Tuesday, January 10, 2012
Barry Lyndon (1975) review
IDENTITY-The sixth of Kubrick's favorite subjects as forementioned by the booklet.
PLOT:Redmond Barry (Ryan O'Neal) is a simple, poor Irishman that lives with his aunt in 1700s Ireland and is in love with his cousin, Nora. When he gets in a duel over her with a British trooper, he's forced to flee his home; changing names and going through many hard events. Along the chain of events, he marries a rich lady named Lyndon (Marisa Berenson) and becomes a rich Irishman, but this is where the troubles of now-named Barry Lyndon rev up. All through his life, he tries to be a pampered gentlemen, but is that really what he's supposed to be? It is a simple plot executed to the finest degree of unpredictability.
CAMERAWORK:Like 2001, this Kubrick classic contains some of the finest, most beautiful camerawork as he captures the landscapes, emotions, and action. Even during the fast scenes, any shaky cam goes down not as mistakes, but nostalgia.
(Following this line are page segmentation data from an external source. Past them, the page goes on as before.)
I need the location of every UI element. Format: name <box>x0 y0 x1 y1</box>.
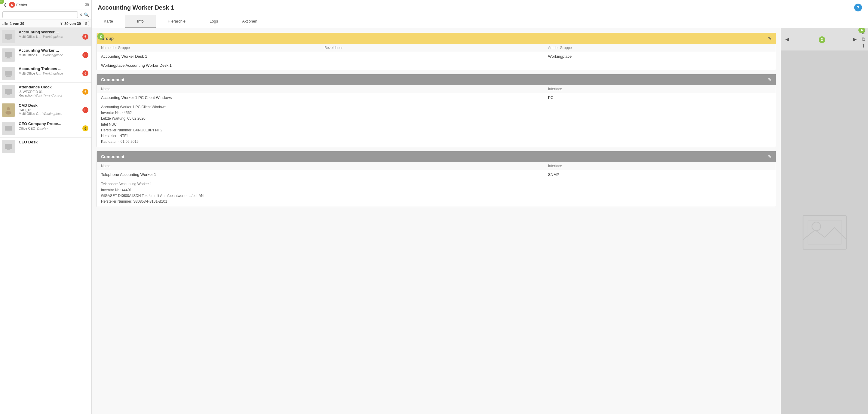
item-body: CEO Desk <box>17 138 85 156</box>
tab-karte[interactable]: Karte <box>92 15 125 28</box>
comp2-col-name: Name <box>101 164 548 168</box>
item-error-badge: 6 <box>82 52 88 58</box>
list-item[interactable]: CEO Desk <box>0 138 91 156</box>
group-table-row-2: Workingplace Accounting Worker Desk 1 <box>97 61 776 70</box>
item-title: Accounting Worker ... <box>19 48 78 53</box>
list-item[interactable]: Accounting Trainees ... Multi Office U..… <box>0 64 91 83</box>
tab-aktionen[interactable]: Aktionen <box>230 15 269 28</box>
svg-rect-15 <box>5 144 12 149</box>
component2-section: Component ✎ Name Interface Telephone Acc… <box>96 151 776 207</box>
item-thumbnail <box>2 122 15 135</box>
image-expand-button[interactable]: ⧉ <box>861 36 866 42</box>
svg-rect-6 <box>5 71 12 76</box>
tab-logs[interactable]: Logs <box>197 15 230 28</box>
annotation-3: 3 <box>819 36 825 43</box>
error-count-badge: 6 <box>9 2 15 8</box>
component1-table-header: Name Interface <box>97 85 776 93</box>
item-title: CEO Desk <box>19 140 84 144</box>
svg-point-11 <box>7 107 10 110</box>
item-badge-wrap: 6 <box>80 101 91 119</box>
item-body: Accounting Worker ... Multi Office U... … <box>17 46 80 64</box>
svg-rect-5 <box>6 58 11 59</box>
group-table-header: Name der Gruppe Bezeichner Art der Grupp… <box>97 44 776 52</box>
item-thumbnail-wrap <box>0 28 17 46</box>
group-edit-icon[interactable]: ✎ <box>768 36 772 41</box>
filter-all-label: alle <box>2 22 8 26</box>
col-art-der-gruppe: Art der Gruppe <box>548 46 772 50</box>
item-thumbnail <box>2 67 15 80</box>
list-item[interactable]: Accounting Worker ... Multi Office U... … <box>0 28 91 46</box>
item-subtitle: iS-WTCRFID-01 Reception Work Time Contro… <box>19 90 78 97</box>
sort-button[interactable]: ⇵ <box>83 21 89 26</box>
svg-rect-2 <box>6 40 11 40</box>
thumbnail-icon <box>4 32 13 41</box>
item-title: Attendance Clock <box>19 85 78 89</box>
item-thumbnail <box>2 30 15 43</box>
list-item[interactable]: CAD Desk CAD_13 Multi Office G... Workin… <box>0 101 91 119</box>
comp1-details: Accounting Worker 1 PC Client Windows In… <box>101 104 548 145</box>
list-item[interactable]: Attendance Clock iS-WTCRFID-01 Reception… <box>0 83 91 101</box>
col-name-der-gruppe: Name der Gruppe <box>101 46 324 50</box>
item-thumbnail-wrap <box>0 46 17 64</box>
item-body: CEO Company Proce... Office CEO Display <box>17 119 80 137</box>
item-title: CEO Company Proce... <box>19 122 78 126</box>
svg-rect-16 <box>7 149 10 150</box>
item-badge-wrap: 6 <box>80 119 91 137</box>
item-error-badge: 6 <box>82 34 88 40</box>
item-thumbnail-wrap <box>0 119 17 137</box>
col-bezeichner: Bezeichner <box>324 46 548 50</box>
content-area: 2 Group ✎ Name der Gruppe Bezeichner Art… <box>92 28 868 414</box>
tab-info[interactable]: Info <box>125 15 156 28</box>
thumbnail-icon <box>4 51 13 60</box>
group-name-value: Accounting Worker Desk 1 <box>101 54 324 59</box>
component2-details-row: Telephone Accounting Worker 1 Inventar N… <box>97 179 776 207</box>
item-thumbnail-wrap <box>0 83 17 101</box>
tab-bar: Karte Info Hierarchie Logs Aktionen <box>92 15 868 28</box>
component2-edit-icon[interactable]: ✎ <box>768 154 772 159</box>
component2-row-1: Telephone Accounting Worker 1 SNMP <box>97 170 776 179</box>
search-input[interactable] <box>2 11 78 18</box>
page-title: Accounting Worker Desk 1 <box>98 4 174 11</box>
sidebar-filter-bar: alle 1 von 39 1 ▼ 39 von 39 ⇵ <box>0 20 91 28</box>
item-error-badge: 6 <box>82 89 88 95</box>
component1-section-header: Component ✎ <box>97 74 776 85</box>
svg-rect-3 <box>5 52 12 57</box>
help-button[interactable]: ? <box>854 4 862 11</box>
svg-rect-7 <box>7 76 10 76</box>
component2-table-header: Name Interface <box>97 162 776 170</box>
item-badge-wrap: 6 <box>80 28 91 46</box>
svg-rect-4 <box>7 57 10 58</box>
search-submit-button[interactable]: 🔍 <box>84 12 89 17</box>
item-thumbnail <box>2 140 15 153</box>
pagination-label: 1 von 39 <box>10 22 24 26</box>
svg-rect-13 <box>5 126 12 131</box>
component1-edit-icon[interactable]: ✎ <box>768 77 772 82</box>
sidebar: ❮ 6 Fehler 39 ✕ 🔍 alle 1 von 39 1 ▼ 39 v… <box>0 0 92 414</box>
component1-header-label: Component <box>101 77 124 82</box>
person-icon <box>4 105 13 115</box>
item-error-badge: 6 <box>82 125 88 131</box>
item-thumbnail <box>2 49 15 62</box>
item-body: Accounting Worker ... Multi Office U... … <box>17 28 80 46</box>
list-item[interactable]: Accounting Worker ... Multi Office U... … <box>0 46 91 64</box>
item-body: Attendance Clock iS-WTCRFID-01 Reception… <box>17 83 80 101</box>
tab-hierarchie[interactable]: Hierarchie <box>156 15 197 28</box>
main-content: Accounting Worker Desk 1 ? Karte Info Hi… <box>92 0 868 414</box>
thumbnail-icon <box>4 87 13 96</box>
image-next-button[interactable]: ▶ <box>851 36 858 43</box>
group-art-value: Workingplace <box>548 54 772 59</box>
svg-rect-1 <box>7 39 10 40</box>
content-main: 2 Group ✎ Name der Gruppe Bezeichner Art… <box>92 28 781 414</box>
list-item[interactable]: CEO Company Proce... Office CEO Display … <box>0 119 91 138</box>
item-title: CAD Desk <box>19 103 78 108</box>
item-thumbnail-wrap <box>0 101 17 119</box>
image-upload-button[interactable]: ⬆ <box>861 43 866 49</box>
sidebar-header: ❮ 6 Fehler 39 <box>0 0 91 10</box>
svg-rect-8 <box>6 76 11 77</box>
image-prev-button[interactable]: ◀ <box>783 36 791 43</box>
comp2-col-interface: Interface <box>548 164 772 168</box>
search-clear-button[interactable]: ✕ <box>79 12 83 17</box>
component2-section-header: Component ✎ <box>97 151 776 162</box>
item-thumbnail-wrap <box>0 138 17 156</box>
item-thumbnail <box>2 85 15 98</box>
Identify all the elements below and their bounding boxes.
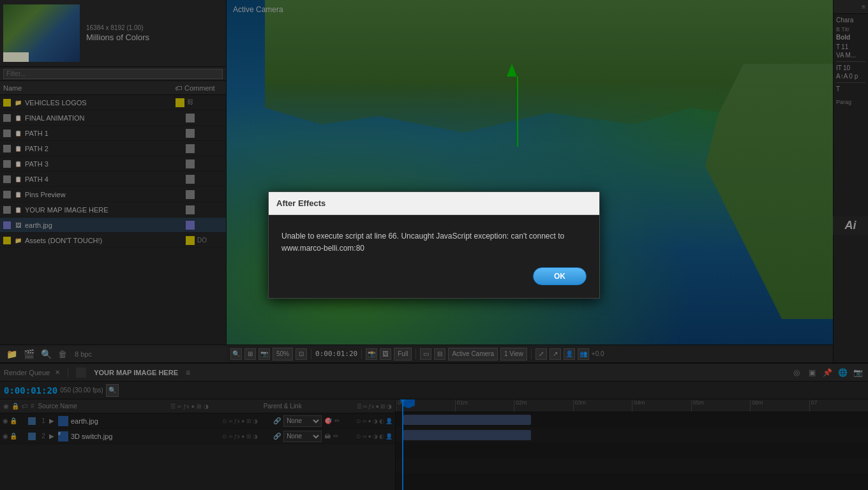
dialog-overlay: After Effects Unable to execute script a… xyxy=(0,0,868,490)
dialog-title: After Effects xyxy=(276,198,326,208)
dialog-body: Unable to execute script at line 66. Unc… xyxy=(269,215,599,298)
dialog-titlebar: After Effects xyxy=(269,192,599,215)
dialog-message: Unable to execute script at line 66. Unc… xyxy=(281,230,587,255)
after-effects-dialog: After Effects Unable to execute script a… xyxy=(268,191,600,299)
ok-button[interactable]: OK xyxy=(533,267,587,285)
dialog-buttons: OK xyxy=(281,267,587,285)
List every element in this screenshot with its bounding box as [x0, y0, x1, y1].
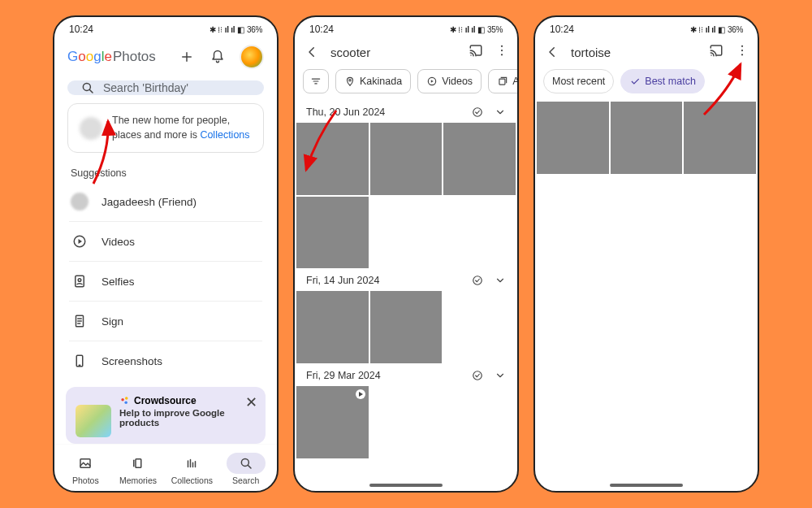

OTHER CONTENT:Now, it is said in the booklet that Kubrick uses reverse psychology to make the audience wonder why Barry Lyndon is so important since there is a three-hour movie about him. The real truth behind this is that he's messing with his audience; Barry Lyndon is unimportant unless you find him important. "Barry Lyndon is Barry Lyndon as BARRY LYNDON is BARRY LYNDON." I thought this was clever, but pointless, for it was slow and made you wonder: what did I just watch? The movie is cinematic magic, but it has no real idea to it; a pointless gem if you will. I also found it lacking in substance compared to Kubrick's previous films. But enough of the bad, let's get back to the good. The script is well-written and the scenes are tense from perfect build-up of suspense and release of emotion.
OVERALL, a great Kubrick film with a perfectly unpredictable plot, top quality acting, well done score, beautiful camerawork, a well-written script, and perfect suspense build-up, but it lacks in substance through comparison and it's really pointless.